I have a green smoothie for breakfast almost every morning. It is a nutritious meal that keeps me going all morning without a need for additional food, nor with that mid-morning slump where I really need something to pick me up. I am often asked how I make one.
Making my Green Smoothie is not so much adhering to a strict recipe as grasping and using some principles that take advantage of the whole food plant based (WFPB) — foods that are available to you when you go to make one. As always, try to use organic ingredients.

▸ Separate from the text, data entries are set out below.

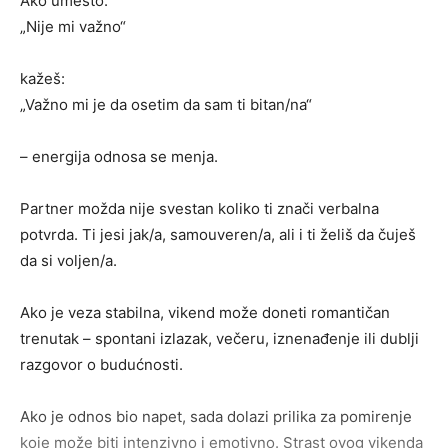
Ako umesto:
„Nije mi važno“
kažeš:
„Važno mi je da osetim da sam ti bitan/na“
– energija odnosa se menja.
Partner možda nije svestan koliko ti znači verbalna
potvrda. Ti jesi jak/a, samouveren/a, ali i ti želiš da čuješ
da si voljen/a.
Ako je veza stabilna, vikend može doneti romantičan
trenutak – spontani izlazak, večeru, iznenađenje ili dublji
razgovor o budućnosti.
Ako je odnos bio napet, sada dolazi prilika za pomirenje
koje može biti intenzivno i emotivno. Strast ovog vikenda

There are basically two necessary ingredients and a couple of optional ones that I always include:
The essence of a green smoothie comes from the greens. These are some selection of various green vegetables (hopefully organic and freshly picked!) such as we see in the following photos. The greens that I select from always include at least some cruciferous green leaves (collards, cabbage, broccoli, cauliflower, kale) as well as some other dark green leaves from such spinach, beet, mustard, chard or dandelion. It just depends on what is available. I chop these up coarsely and put in my blender filling to the 4 cup level (this is four loosely packed cups)
I am able to usually take at least collards and some other greens from my garden, depending on the season. I never have much luck growing spinach so usually buy bags of triple washed organic spinach at my local supermarket. I buy beets every week and these usually come with the leaves attached. I save these for my smoothies and soups. Our supermarket also often has triple washed chopped up kale leaves.
So it is just some selection of these that I use in my smoothie -- no two days are the same.
To the greens I add about 8 oz.of liquid. Usually I use 'original, unsweetened' (30 cal per serving) almond milk. Do try to keep away from the sweetened versions -- added sugar is not good for your body! Sometimes I will use oat milk, or soy milk. It is a matter of taste. Some of these products come with a vanilla flavoring, which you might prefer. Or you might be happy to use water.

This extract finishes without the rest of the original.